Article
Large-scale architecture of tyrosine kinase signaling in neurotrauma reveals HGF/Met as early inducers of reactive microglia
Groß angelegte Architektur der Tyrosinkinase-Signalübertragung bei Neurotrauma zeigt HGF/Met als frühen Auslöser reaktiver Mikroglia
Search Medline for
Authors
Published: | May 25, 2022 |
---|
Outline
Text
Objective: The signaling events cellular responses unfolding in neuronal, glial and immune cells upon Traumatic brain injury (TBI) are highly complex. Their characterization may reveal a number of new targets for intervention.
Methods: We used array phosphoproteomics and quantitative immunohistology in a murine mild blunt TBI to reconstruct the temporal dynamics of tyrosine-kinase signaling in TBI. We used pharmacology and quantitative motor assessment to determine the effectiveness of small-molecule interventions on the new targets identified.
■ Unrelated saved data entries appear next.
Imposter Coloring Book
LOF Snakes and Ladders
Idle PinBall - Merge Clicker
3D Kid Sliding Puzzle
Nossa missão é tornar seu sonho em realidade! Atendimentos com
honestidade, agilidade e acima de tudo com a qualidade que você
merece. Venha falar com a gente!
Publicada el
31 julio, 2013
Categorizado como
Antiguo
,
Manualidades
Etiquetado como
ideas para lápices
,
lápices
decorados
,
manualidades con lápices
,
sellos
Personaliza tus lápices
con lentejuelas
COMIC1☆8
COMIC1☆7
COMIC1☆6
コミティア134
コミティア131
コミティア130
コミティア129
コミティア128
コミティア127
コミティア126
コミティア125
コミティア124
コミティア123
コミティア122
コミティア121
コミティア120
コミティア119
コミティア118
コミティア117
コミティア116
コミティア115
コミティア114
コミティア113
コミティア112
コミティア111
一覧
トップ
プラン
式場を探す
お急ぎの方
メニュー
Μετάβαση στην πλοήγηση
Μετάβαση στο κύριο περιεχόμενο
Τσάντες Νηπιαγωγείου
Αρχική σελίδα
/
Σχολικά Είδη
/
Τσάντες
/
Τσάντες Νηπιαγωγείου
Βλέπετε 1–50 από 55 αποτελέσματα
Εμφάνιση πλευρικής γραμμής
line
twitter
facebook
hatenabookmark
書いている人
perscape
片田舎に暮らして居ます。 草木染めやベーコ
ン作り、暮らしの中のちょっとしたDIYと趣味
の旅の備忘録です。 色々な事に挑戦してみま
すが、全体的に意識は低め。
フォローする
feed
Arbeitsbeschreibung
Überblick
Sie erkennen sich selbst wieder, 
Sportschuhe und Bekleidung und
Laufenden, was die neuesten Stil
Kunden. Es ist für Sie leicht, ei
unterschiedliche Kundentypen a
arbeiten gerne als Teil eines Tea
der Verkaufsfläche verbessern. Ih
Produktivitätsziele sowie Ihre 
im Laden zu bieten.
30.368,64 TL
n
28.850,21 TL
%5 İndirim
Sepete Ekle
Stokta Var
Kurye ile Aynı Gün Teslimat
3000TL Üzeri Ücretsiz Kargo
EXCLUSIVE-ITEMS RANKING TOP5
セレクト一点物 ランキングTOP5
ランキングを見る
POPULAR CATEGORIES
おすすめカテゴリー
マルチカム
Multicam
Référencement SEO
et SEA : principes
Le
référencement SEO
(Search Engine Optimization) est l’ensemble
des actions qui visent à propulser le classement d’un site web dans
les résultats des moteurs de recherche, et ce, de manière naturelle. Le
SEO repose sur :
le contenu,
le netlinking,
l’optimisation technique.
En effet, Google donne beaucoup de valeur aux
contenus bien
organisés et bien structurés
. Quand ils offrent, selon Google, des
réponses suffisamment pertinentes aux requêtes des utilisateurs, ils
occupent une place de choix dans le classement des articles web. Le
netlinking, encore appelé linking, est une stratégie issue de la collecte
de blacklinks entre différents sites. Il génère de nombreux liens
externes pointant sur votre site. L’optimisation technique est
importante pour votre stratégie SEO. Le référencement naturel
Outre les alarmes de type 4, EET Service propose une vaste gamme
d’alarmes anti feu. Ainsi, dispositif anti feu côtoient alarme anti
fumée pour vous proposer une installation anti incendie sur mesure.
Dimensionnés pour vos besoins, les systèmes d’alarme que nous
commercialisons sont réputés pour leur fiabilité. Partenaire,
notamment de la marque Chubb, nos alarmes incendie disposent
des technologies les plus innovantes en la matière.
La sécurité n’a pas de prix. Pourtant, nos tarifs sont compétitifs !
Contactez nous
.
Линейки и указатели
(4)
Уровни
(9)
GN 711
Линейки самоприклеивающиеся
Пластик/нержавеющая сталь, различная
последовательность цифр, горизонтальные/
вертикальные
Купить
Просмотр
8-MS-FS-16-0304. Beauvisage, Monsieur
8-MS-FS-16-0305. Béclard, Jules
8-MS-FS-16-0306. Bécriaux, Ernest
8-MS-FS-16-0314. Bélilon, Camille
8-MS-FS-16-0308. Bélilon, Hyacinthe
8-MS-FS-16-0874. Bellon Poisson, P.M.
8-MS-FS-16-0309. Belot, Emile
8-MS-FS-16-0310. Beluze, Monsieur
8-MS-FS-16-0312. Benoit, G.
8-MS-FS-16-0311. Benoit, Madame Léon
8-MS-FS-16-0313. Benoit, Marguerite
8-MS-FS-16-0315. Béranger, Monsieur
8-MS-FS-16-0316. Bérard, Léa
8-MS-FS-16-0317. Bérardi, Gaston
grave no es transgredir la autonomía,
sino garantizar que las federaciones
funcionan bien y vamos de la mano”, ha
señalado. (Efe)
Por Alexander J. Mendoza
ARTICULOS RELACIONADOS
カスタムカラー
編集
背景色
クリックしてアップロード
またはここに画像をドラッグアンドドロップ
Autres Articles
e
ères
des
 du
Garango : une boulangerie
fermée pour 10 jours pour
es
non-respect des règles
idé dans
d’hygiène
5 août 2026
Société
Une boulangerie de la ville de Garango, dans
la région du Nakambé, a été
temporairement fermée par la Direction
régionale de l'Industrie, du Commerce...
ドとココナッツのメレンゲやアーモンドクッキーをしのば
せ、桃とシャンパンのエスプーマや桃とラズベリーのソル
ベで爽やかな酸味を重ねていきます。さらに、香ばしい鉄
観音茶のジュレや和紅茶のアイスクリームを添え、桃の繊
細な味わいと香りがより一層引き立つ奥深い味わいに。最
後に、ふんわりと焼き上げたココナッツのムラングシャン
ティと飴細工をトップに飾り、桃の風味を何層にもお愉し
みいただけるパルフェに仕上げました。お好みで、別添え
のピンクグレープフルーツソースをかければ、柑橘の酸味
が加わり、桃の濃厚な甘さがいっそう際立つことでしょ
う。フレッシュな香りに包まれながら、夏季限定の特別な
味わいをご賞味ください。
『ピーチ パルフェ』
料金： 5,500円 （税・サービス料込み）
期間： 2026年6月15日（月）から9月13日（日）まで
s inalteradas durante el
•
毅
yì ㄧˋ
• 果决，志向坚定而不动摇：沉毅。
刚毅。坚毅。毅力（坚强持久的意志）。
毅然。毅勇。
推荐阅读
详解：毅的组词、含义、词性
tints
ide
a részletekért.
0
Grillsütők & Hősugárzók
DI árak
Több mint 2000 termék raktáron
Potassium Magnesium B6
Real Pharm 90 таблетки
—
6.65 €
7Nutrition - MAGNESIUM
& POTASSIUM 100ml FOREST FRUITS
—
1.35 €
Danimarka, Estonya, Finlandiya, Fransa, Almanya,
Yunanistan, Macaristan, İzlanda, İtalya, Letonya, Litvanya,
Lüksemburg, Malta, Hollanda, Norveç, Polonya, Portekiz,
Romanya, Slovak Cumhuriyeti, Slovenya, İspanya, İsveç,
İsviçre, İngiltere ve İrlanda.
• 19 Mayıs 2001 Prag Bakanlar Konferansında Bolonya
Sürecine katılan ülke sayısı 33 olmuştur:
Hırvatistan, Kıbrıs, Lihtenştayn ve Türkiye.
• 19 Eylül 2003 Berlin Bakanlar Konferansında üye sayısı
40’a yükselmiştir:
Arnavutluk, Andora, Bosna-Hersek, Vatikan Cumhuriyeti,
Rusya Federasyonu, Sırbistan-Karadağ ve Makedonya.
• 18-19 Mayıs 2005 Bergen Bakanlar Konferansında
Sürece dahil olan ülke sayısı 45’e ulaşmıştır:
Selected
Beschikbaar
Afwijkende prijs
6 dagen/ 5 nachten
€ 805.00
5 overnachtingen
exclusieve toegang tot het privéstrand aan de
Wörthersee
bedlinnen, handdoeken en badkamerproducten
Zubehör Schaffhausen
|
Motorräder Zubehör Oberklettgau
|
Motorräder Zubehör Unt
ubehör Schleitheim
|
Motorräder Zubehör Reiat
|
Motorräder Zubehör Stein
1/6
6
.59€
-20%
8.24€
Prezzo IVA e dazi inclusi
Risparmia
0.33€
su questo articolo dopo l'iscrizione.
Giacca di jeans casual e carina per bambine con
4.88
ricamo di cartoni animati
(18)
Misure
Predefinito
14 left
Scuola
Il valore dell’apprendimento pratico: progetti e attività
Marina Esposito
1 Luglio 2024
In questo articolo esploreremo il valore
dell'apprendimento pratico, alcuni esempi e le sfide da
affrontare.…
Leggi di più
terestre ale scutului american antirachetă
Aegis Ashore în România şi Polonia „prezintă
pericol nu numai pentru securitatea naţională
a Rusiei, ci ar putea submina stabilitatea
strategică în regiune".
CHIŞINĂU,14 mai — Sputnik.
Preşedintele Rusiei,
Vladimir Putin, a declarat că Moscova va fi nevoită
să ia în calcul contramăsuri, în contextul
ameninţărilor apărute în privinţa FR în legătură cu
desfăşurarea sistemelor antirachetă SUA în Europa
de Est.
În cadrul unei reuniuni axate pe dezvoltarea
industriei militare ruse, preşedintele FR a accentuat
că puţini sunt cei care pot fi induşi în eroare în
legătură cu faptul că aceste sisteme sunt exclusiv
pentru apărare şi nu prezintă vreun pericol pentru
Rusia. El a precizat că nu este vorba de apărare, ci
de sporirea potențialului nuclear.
Results: We identified several receptor-tyrosine kinase (RTK) families with distinct temporal dynamics and characteristic up or down-regulation (Figure 1 [Fig. 1]). The RTK phosphorylation landscape was significantly affected by the intensity of the trauma. We used phosphoproteomic arrays to expand the characterization of tyrosine kinase signaling, including a number of downstream cascades and revealing substantial phosphorylation of Btk and Fer. We scrutinized the large-scale effects of the small-molecule perturbation of cMet/HGFR, VEGFR1 and Btk signaling. cMet/HGFR was a modifier of the early microglial response, and cMet/HGFR blockade prevented the induction of inflammatory mediators, of reactive microglia morphology and of TBI-associated neuronal and vascular stress. Acute or prolonged cMet/HGFR inhibition ameliorated neuronal survival and motor recovery. Early elevation of HGF itself in the CSF of TBI patients suggest that this mechanism has translational value in human subjects.
Conclusion: Our findings identify cMet/HGFR as a modulator of early neuroinflammation in TBI with translational potential and indicate several RTK families as possible additional targets for TBI treatment, paving the way to drug-repurposing investigations.